■社会保障サービスが削られる一方、生活保護費は膨れ上がる

 企業活動の停滞が長期化すると収益が悪化する企業が多く出てきます。結果的に、法人税や法人事業税などの税収が一気に落ち込みます。経済活動が「いつまで」「どの程度」抑制されるのかにもよりますが、国や地方自治体の財政悪化は、まず避けられないでしょう。今の状況では、来年度予算編成も危ういのではないでしょうか。

 財政悪化に伴い、もともと抱えていた社会保障をめぐる課題が深刻化します。2024年には団塊の世代が75歳以上となり、また3人に1人が65歳以上となり、膨張する社会保障費の抑制が大きな課題となります。

 今回のコロナ禍による歳出は莫大な額なので、今後はこれまでのような社会保障費の伸びの抑制だけではなく、医療や介護のサービス抑制など、社会保障の本体に切り込まざるを得なくなるでしょう。

 消費が落ち込めば、消費税収を財源とする幼児教育の無償化など、これまでの政策で積み上げてきた事業も、まかなえなくなる可能性が大きい。

 ただ、失業者が増えると生活保護の額は膨れ上がりますので、結果的に、「サービスの質は低下するが、見かけ上の社会保障の額面は大きくなる」という状況が予想されます。もちろん、社会保障だけでなく、防衛費や自然災害への対策など、多岐にわたる分野で予算削減を迫られるでしょう。

 救いは、現時点であまり株価が落ちていないことです。
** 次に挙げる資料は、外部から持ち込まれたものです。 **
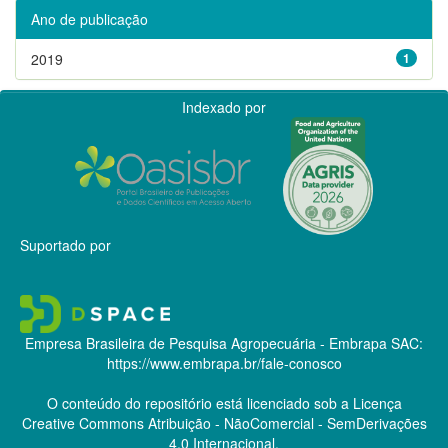
Ano de publicação
2019
1
Indexado por
Suportado por
Empresa Brasileira de Pesquisa Agropecuária - Embrapa
SAC:
https://www.embrapa.br/fale-conosco
O conteúdo do repositório está licenciado sob a Licença
Creative Commons
Atribuição - NãoComercial - SemDerivações
4.0 Internacional.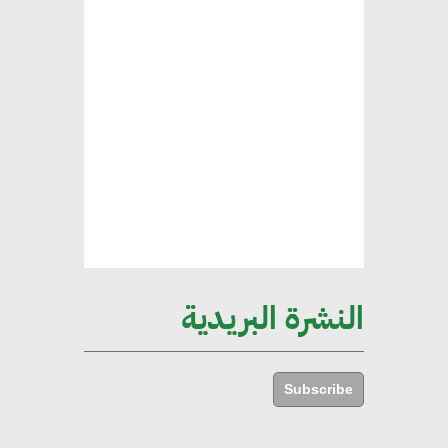
محمد حكيم : التجاري الدولي يتلقى
طلبات متزايدة من الشركات
العقارية لاعتماد معايير دعم المباني
الخضراء
هند فروح : قطاع التشييد والبناء
ركيزة أساسية في حجم الناتج المحلي
الإجمالي المصري
النشرة البريدية
إليني بوليخرونيادو : البنية التحتية
مستدامة ليس لها آثار سلبية على
Subscribe
الأبنية والمجتمعات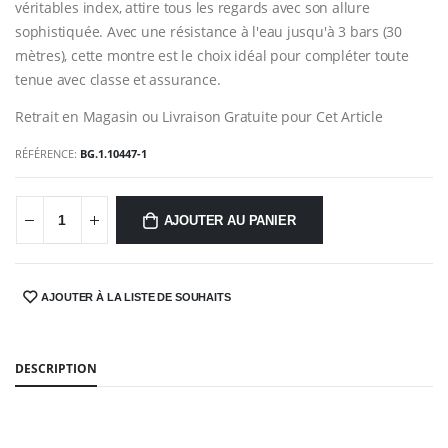
véritables index, attire tous les regards avec son allure
sophistiquée. Avec une résistance à l'eau jusqu'à 3 bars (30
mètres), cette montre est le choix idéal pour compléter toute
tenue avec classe et assurance.
Retrait en Magasin ou Livraison Gratuite pour Cet Article
RÉFÉRENCE:
BG.1.10447-1
AJOUTER AU PANIER
AJOUTER À LA LISTE DE SOUHAITS
SHARE:
DESCRIPTION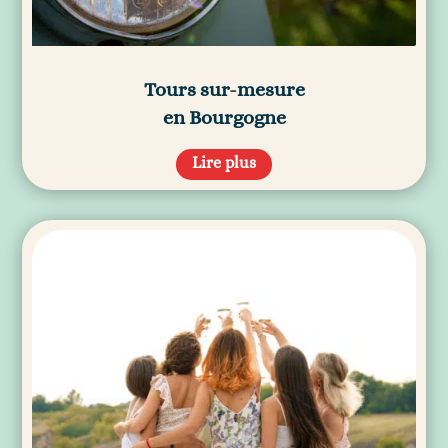
Tours sur-mesure
en Bourgogne
Lire plus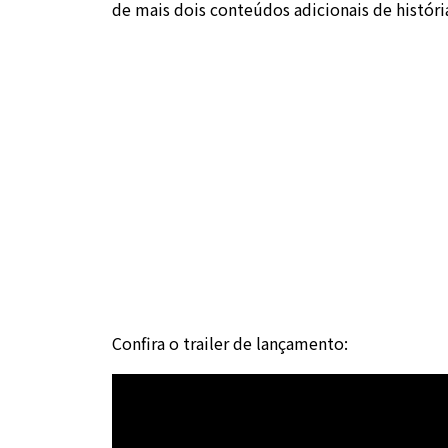
de mais dois conteúdos adicionais de históri
Confira o trailer de lançamento: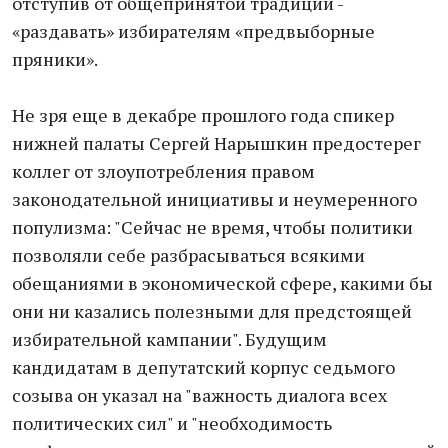
отступив от общепринятой традиции -
«раздавать» избирателям «предвыборные
пряники».
Не зря еще в декабре прошлого года спикер
нижней палаты Сергей Нарышкин предостерег
коллег от злоупотребления правом
законодательной инициативы и неумеренного
популизма: "Сейчас не время, чтобы политики
позволяли себе разбрасываться всякими
обещаниями в экономической сфере, какими бы
они ни казались полезными для предстоящей
избирательной кампании". Будущим
кандидатам в депутатский корпус седьмого
созыва он указал на "важность диалога всех
политических сил" и "необходимость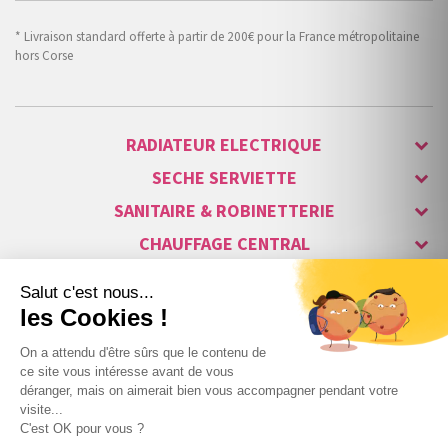
* Livraison standard offerte à partir de 200€ pour la France métropolitaine
hors Corse
RADIATEUR ELECTRIQUE
SECHE SERVIETTE
SANITAIRE & ROBINETTERIE
CHAUFFAGE CENTRAL
ALARME & SÉCURITÉ
MAISON CONNECTÉE
VISIOPHONE & INTERPHONE
LUMINAIRES & ECLAIRAGE
NOS GAMMES STARS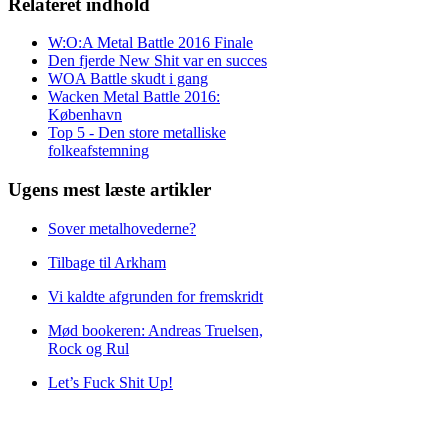
Relateret indhold
W:O:A Metal Battle 2016 Finale
Den fjerde New Shit var en succes
WOA Battle skudt i gang
Wacken Metal Battle 2016:
København
Top 5 - Den store metalliske
folkeafstemning
Ugens mest læste artikler
Sover metalhovederne?
Tilbage til Arkham
Vi kaldte afgrunden for fremskridt
Mød bookeren: Andreas Truelsen,
Rock og Rul
Let’s Fuck Shit Up!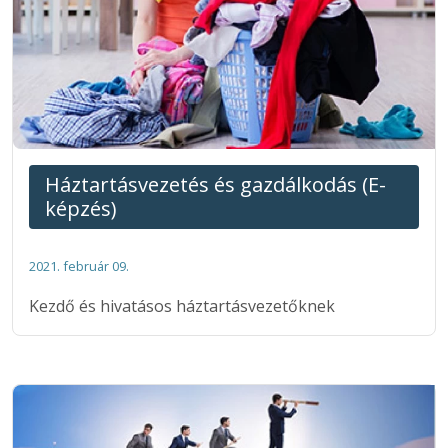
Háztartásvezetés és gazdálkodás (E-
képzés)
2021. február 09.
Kezdő és hivatásos háztartásvezetőknek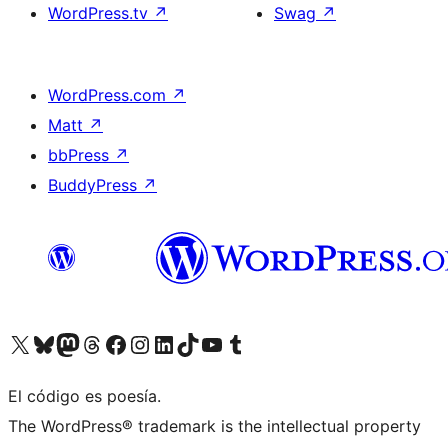
WordPress.tv
↗
Swag
↗
WordPress.com
↗
Matt
↗
bbPress
↗
BuddyPress
↗
Visita nuestra cuenta de X (anteriormente Twitter)
Visita nuestra cuenta de Bluesky
Visita nuestra cuenta de Mastodon
Visita nuestra cuenta de Threads
Visita nuestra página de Facebook
Visita nuestra cuenta de Instagram
Visita nuestra cuenta de LinkedIn
Visita nuestra cuenta de TikTok
Visita nuestro canal de YouTube
Visita nuestra cuenta de Tumblr
El código es poesía.
The WordPress® trademark is the intellectual property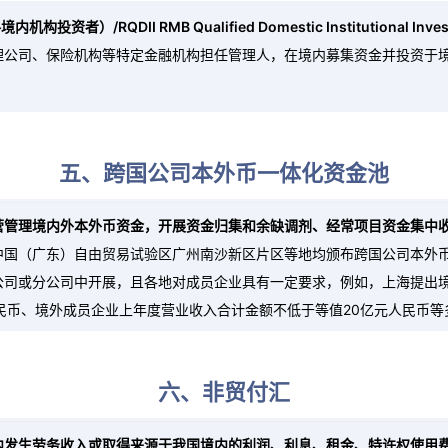
tor，合格境内机构投资者）/RQDII RMB Qualified Domestic Instituti
公司、保险机构等特定金融机构担任管理人，在境内募集资金并投资于境外
五、跨国公司本外币一体化资金池
营管理境内外本外币资金，开展资金归集和余缺调剂、经常项目资金集中
中国（广东）自由贸易试验区广州南沙新区片区等地均颁布跨国公司本外
司或分公司中开展，且各地对成员企业具有一定要求，例如，上海提出境
民币、境外成员企业上年度营业收入合计金额不低于等值20亿元人民币等
六、非贸付汇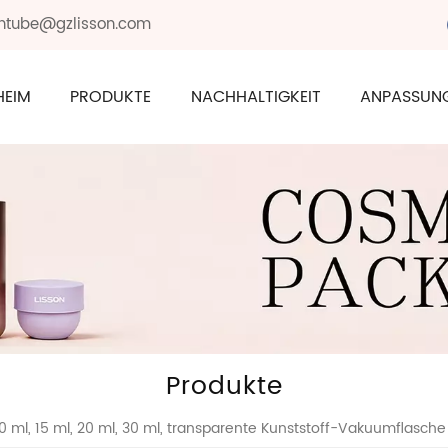
sontube@gzlisson.com
HEIM
PRODUKTE
NACHHALTIGKEIT
ANPASSUN
Produkte
0 ml, 15 ml, 20 ml, 30 ml, transparente Kunststoff-Vakuumflasch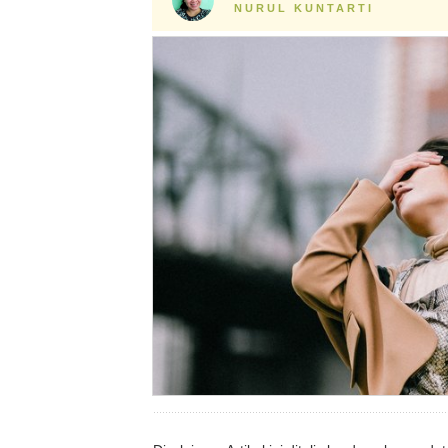
NURUL KUNTARTI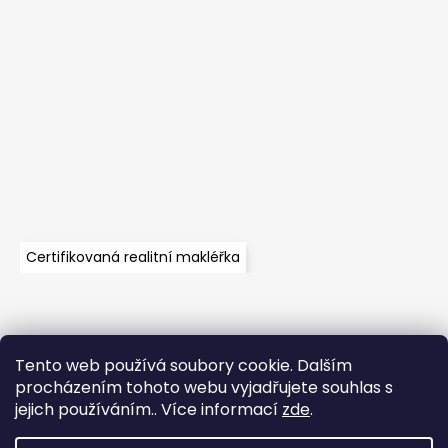
Certifikovaná realitní makléřka
Tento web používá soubory cookie. Dalším
Velkoobchod
Časté dotazy
Obchodní podmínky
procházením tohoto webu vyjadřujete souhlas s
Kontakt
Vzorník mechů
Mechové stěny a zakázková výroba
jejich používáním.. Více informací
zde
.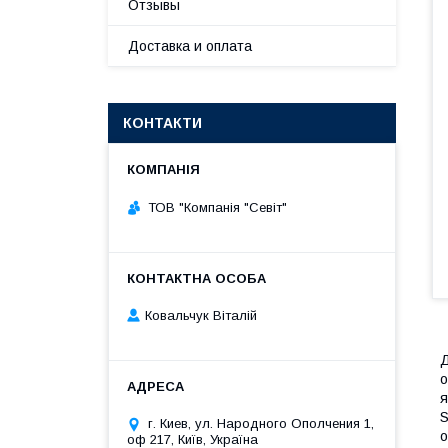
Отзывы
Доставка и оплата
КОНТАКТИ
ТОВ "Компанія "Севіт"
Ковальчук Віталій
Д
о
я
S
г. Киев, ул. Народного Ополчения 1,
о
оф 217, Київ, Україна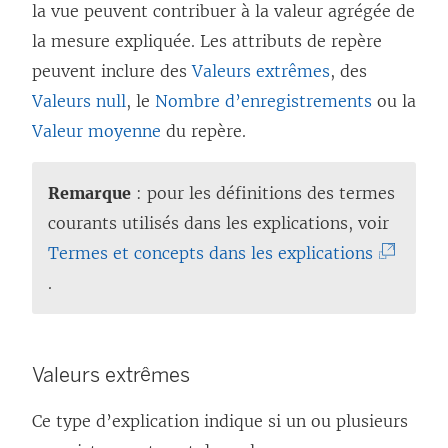
la vue peuvent contribuer à la valeur agrégée de
la mesure expliquée. Les attributs de repère
peuvent inclure des
Valeurs extrêmes
, des
Valeurs null
, le
Nombre d’enregistrements
ou la
Valeur moyenne
du repère.
Remarque
: pour les définitions des termes
courants utilisés dans les explications, voir
(
Termes et concepts dans les explications
L
.
e
l
i
Valeurs extrêmes
e
Ce type d’explication indique si un ou plusieurs
n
株価まで大きく下がる事態になれば、年金財政も打撃を被りますし、国の財政は足元から崩れていくでしょう。

■テレワークの普及で「成果主義」と「郊外分散」が進む

 コロナ禍がもたらしたテレワークの普及は、働き方を大きく変えています。しかし、テレワークそのものは、コロナ禍がなくても普及すべきタイミングでした。少子高齢化に伴い働き手世代が減っているので、企業は一人あたりの労働生産性を上げなければなりません。社員が通勤に時間をかける働き方はあまりに非効率だからです。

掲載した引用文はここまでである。